Way back in 1988 I was in labour with my 2nd son.

I attended the hospital at 4cm dilated, I knew I had a way to go and I knew that labour would grow more intense.  Luckily for me I was cared for by 2 young midwives who had just been introduced to the concept of labouring in water.

They had studied birth guru Michelle Odents work on this topic and were keen to try out this method of coping with labour surges during the first and second stage of childbirth. Odent (1990) realised our primal connection with water and he and a few other birth pioneers undertook research and studies that would offer women a natural and primal coping strategy for labour.

Back in the labour suite, my midwives suggested I use the big bath to immerse in whilst in labour.  So I submerged myself in the water, ensuring it covered my heaving tummy, I became calm, comfortable and warm.

The water lapped over me and the respite from labour was amazing.  I had the perfect outcome a natural birth with no other pain relief. I did not deliver in the bath that had not been researched back then in the UK but I will tell you this labour was so much easier.

As a midwife I have been determined to promote and use this form of coping with childbirth. I attended study days with Dianne Garland a midwife who had helped bring this dynamic childbirth strategy into UK NHS hospitals, she trained and encouraged midwives to offer waterbirth and this heralded the way for birthing centres to be built and equipped with birth pools.

Like the one in this picture which is in the new Greenwich birth centre, the environment is amazing and so conducive to producing a normal outcome for women.

Many of my clients want to get to grips with this form of coping with childbirth.  In the 21st century midwives all over the world understand how immersion in water can act like natures epidural.

The Royal College of Midwives (RCM) issued guidelines on immersion in water for labour & childbirth in 2012. The evidence has been explored and studies demonstrate that women who immerse themselves in water during labour, experience feelings of relaxation, pain relief, warmth and being in control (RCM 2012).

The research shows that women have less intervention, more women end up with a natural birth and the statistics show that these women have a higher incidence of an intact perineum; no stitches how about that for a great incentive!

The biggest concern women have is over delivering their baby in the water. I have attended many such births, baby’s born under water and bought gently to the surface by their mother.  Women who deliver in the water basically deliver their own baby, the midwife acts as a guide, and mother and baby work in unison.

The second stage of labour appears shorter and babies app ear to be calmer at birth.
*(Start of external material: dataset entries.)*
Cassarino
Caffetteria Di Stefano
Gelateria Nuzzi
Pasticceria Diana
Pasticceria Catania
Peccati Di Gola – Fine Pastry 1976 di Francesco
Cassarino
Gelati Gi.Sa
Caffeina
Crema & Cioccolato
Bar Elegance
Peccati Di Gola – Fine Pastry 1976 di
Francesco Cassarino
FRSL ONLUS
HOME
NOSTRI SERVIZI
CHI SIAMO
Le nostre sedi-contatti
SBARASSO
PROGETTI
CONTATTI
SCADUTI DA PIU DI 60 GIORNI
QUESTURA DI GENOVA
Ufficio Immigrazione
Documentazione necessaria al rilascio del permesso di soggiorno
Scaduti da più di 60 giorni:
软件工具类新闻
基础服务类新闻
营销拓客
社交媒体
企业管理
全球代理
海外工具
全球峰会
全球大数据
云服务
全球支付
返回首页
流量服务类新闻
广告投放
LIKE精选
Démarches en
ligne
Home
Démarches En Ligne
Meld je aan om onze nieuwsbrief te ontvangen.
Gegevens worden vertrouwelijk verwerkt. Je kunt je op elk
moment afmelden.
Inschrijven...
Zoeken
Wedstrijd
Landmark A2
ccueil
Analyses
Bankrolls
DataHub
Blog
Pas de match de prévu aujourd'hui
Mother cradles her baby, keeping baby’s body immersed ensuring that their head is above the water line resting on mother’s breast listening to her heartbeat, which acts as reassurance and helps baby maintain a good temperature and initiates calm and relaxed breathing.

These births are always calm, the lights are usually dimmed and their maybe relaxation music playing in the back ground.
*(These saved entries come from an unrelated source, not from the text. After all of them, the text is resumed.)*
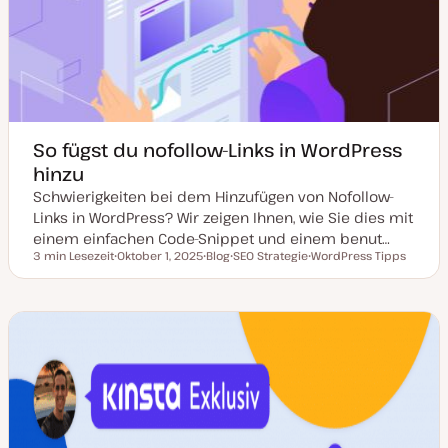
a
l
i
s
i
e
r
t
So fügst du nofollow-Links in WordPress
hinzu
Schwierigkeiten bei dem Hinzufügen von Nofollow-
Links in WordPress? Wir zeigen Ihnen, wie Sie dies mit
einem einfachen Code-Snippet und einem benut…
3 min Lesezeit
Oktober 1, 2025
Blog
SEO Strategie
WordPress Tipps
Lesezeit
D
P
T
T
a
o
h
h
t
s
e
e
u
t
m
m
m
T
a
a
a
y
k
p
t
u
a
l
i
s
i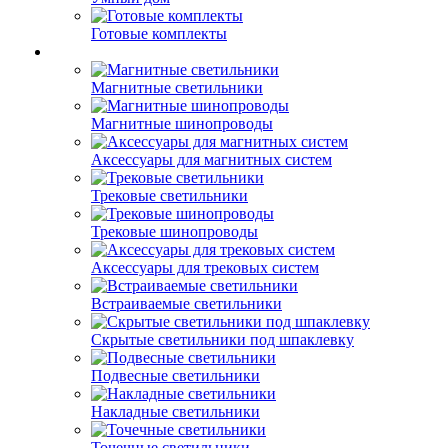
Готовые комплекты
Магнитные светильники
Магнитные шинопроводы
Аксессуары для магнитных систем
Трековые светильники
Трековые шинопроводы
Аксессуары для трековых систем
Встраиваемые светильники
Скрытые светильники под шпаклевку
Подвесные светильники
Накладные светильники
Точечные светильники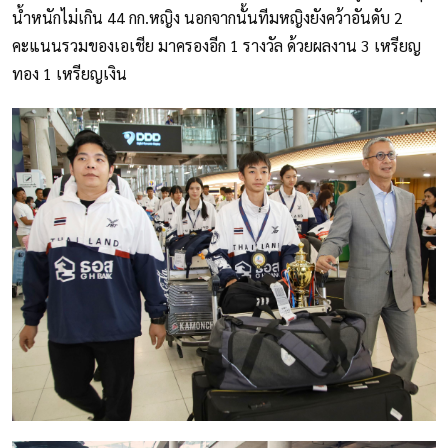
น้ำหนักไม่เกิน 44 กก.หญิง นอกจากนั้นทีมหญิงยังคว้าอันดับ 2
คะแนนรวมของเอเชีย มาครองอีก 1 รางวัล ด้วยผลงาน 3 เหรียญ
ทอง 1 เหรียญเงิน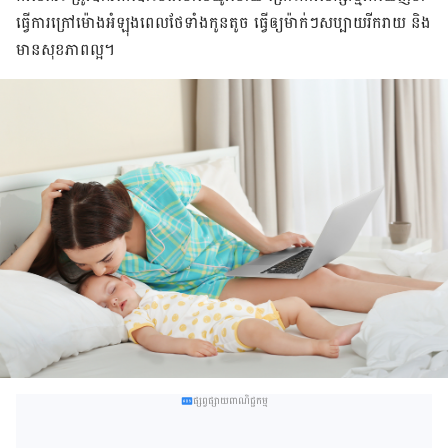
ធ្វើ​ការ​​ក្រៅ​ម៉ោង​អំឡុង​ពេលថែ​ទាំង​កូន​តូច ធ្វើ​ឲ្យ​ម៉ាក់ៗ​សប្បាយ​រីក​រាយ​ និង​
មាន​សុខភាព​ល្អ។
ផ្សព្វផ្សាយពាណិជ្ជកម្ម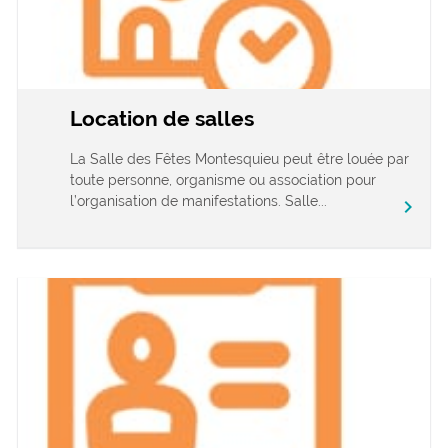
Location de salles
La Salle des Fêtes Montesquieu peut être louée par
toute personne, organisme ou association pour
l’organisation de manifestations. Salle...
chevron_right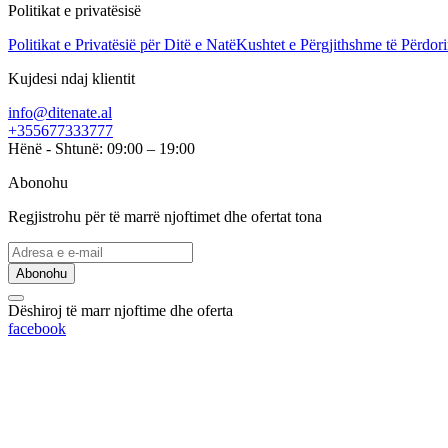
Politikat e privatësisë
Politikat e Privatësië për Ditë e Natë
Kushtet e Përgjithshme të Përdori
Kujdesi ndaj klientit
info@ditenate.al
+355677333777
Hënë - Shtunë: 09:00 – 19:00
Abonohu
Regjistrohu për të marrë njoftimet dhe ofertat tona
Abonohu
Dëshiroj të marr njoftime dhe oferta
facebook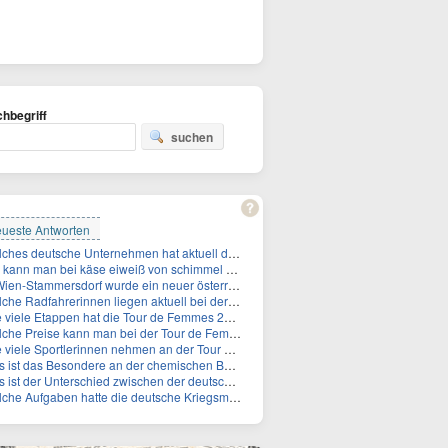
hbegriff
suchen
ueste Antworten
Welches deutsche Unternehmen hat aktuell die höchste Marktkapitalisierung?
kann man bei käse eiweiß von schimmel unterscheiden?
Stammersdorf wurde ein neuer österreichischer Temperaturrekord gemessen. Wie hoch war die Temperatur?
adfahrerinnen liegen aktuell bei der Tour de Femmes in der Gesamtwertung auf den ersten 3 Plåtzen?
 viele Etappen hat die Tour de Femmes 2026?
he Preise kann man bei der Tour de Femmes 2026 gewinnen?
viele Sportlerinnen nehmen an der Tour de Femmes teil?
ist das Besondere an der chemischen Bezeichnung für Titin?
 der Unterschied zwischen der deutschen Kriegsmarine im 2. Weltkrieg und der Naziflotte?
 Aufgaben hatte die deutsche Kriegsmarine im 2. Weltkrieg im Schwarzen Meer?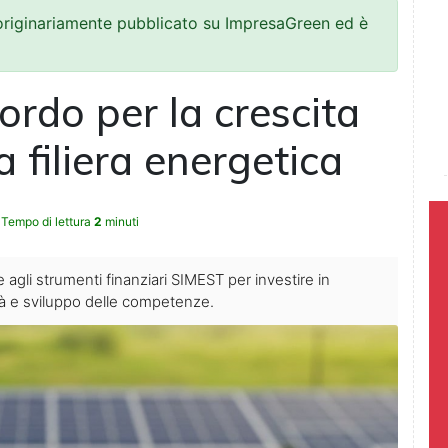
 originariamente pubblicato su ImpresaGreen ed è
ordo per la crescita
a filiera energetica
Tempo di lettura
2
minuti
 agli strumenti finanziari SIMEST per investire in
ità e sviluppo delle competenze.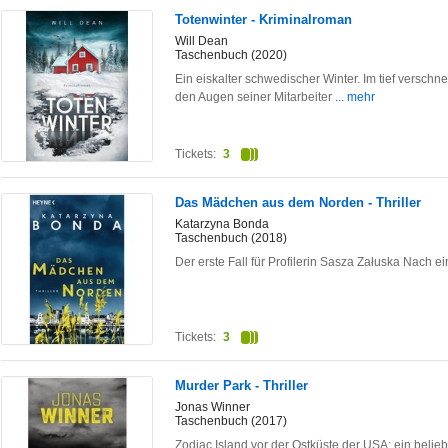
Totenwinter - Kriminalroman
Will Dean
Taschenbuch (2020)
Ein eiskalter schwedischer Winter. Im tief verschne
den Augen seiner Mitarbeiter
... mehr
Tickets:
3
Das Mädchen aus dem Norden - Thriller
Katarzyna Bonda
Taschenbuch (2018)
Der erste Fall für Profilerin Sasza Załuska Nach ei
Tickets:
3
Murder Park - Thriller
Jonas Winner
Taschenbuch (2017)
Zodiac Island vor der Ostküste der USA: ein beliebt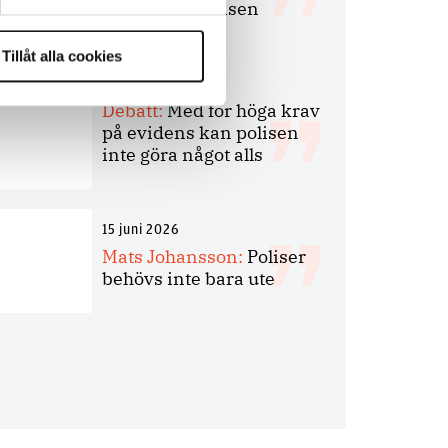
bakbinder polisen
Tillåt alla cookies
7 juli 2026
Debatt:
Med för höga krav
på evidens kan polisen
inte göra något alls
15 juni 2026
Mats Johansson:
Poliser
behövs inte bara ute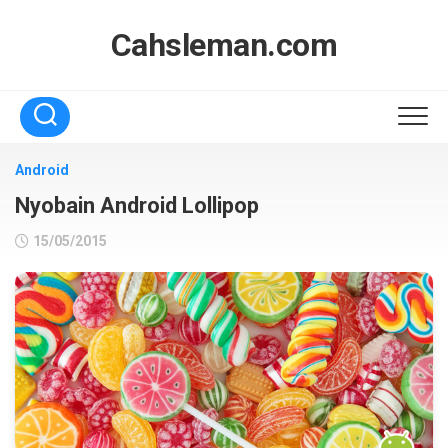
Skip
to
Cahsleman.com
content
Android
Nyobain Android Lollipop
15/05/2015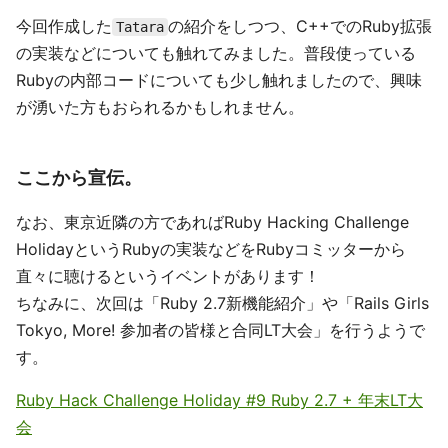
今回作成した
の紹介をしつつ、C++でのRuby拡張
Tatara
の実装などについても触れてみました。普段使っている
Rubyの内部コードについても少し触れましたので、興味
が湧いた方もおられるかもしれません。
ここから宣伝。
なお、東京近隣の方であればRuby Hacking Challenge
HolidayというRubyの実装などをRubyコミッターから
直々に聴けるというイベントがあります！
ちなみに、次回は「Ruby 2.7新機能紹介」や「Rails Girls
Tokyo, More! 参加者の皆様と合同LT大会」を行うようで
す。
Ruby Hack Challenge Holiday #9 Ruby 2.7 + 年末LT大
会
However if you do not feel comfortable delivering your baby in the water then you are more than welcome to get out of the pool and move around.  Maybe you would like to deliver in an upright position or on all fours, however you want to deliver is fine as long as you and baby appear well and the midwife is able to listen to the heartbeat throughout the 2nd stage of labour.

Water can and does reduce the intense feelings associated with childbirth. feeling relaxed will help produce oxytocin which will help labour along.  A relaxed mother will help baby through its journey into the world.

Many UK hospitals are now planning and building birthing centres.  My practice was so much more enjoyable seeing a women in her natural state as opposed to being trapped on a bed unable to move because she had taken the offer of an epidural.  I know that water is natures epidural and I feel more comfortable practicing when I have access to a birthing pool.

If you choose to have a baby at home there are many companies that provide the full birth pool kit for home use like birth pool in a box.  If you are planning a home birth then I would suggest sourcing your waterbirth equipment from around 28 weeks they can be delivered from 37 weeks. Combine a birthing pool with other natural childbirth remedies. See my Coping with Childbirth Blog for more tips.

Please understand that I feel the key to a great birthing outcome lies with the mind and not always with the body.  Being well prepared and understanding the nature of your body will help both you and your baby.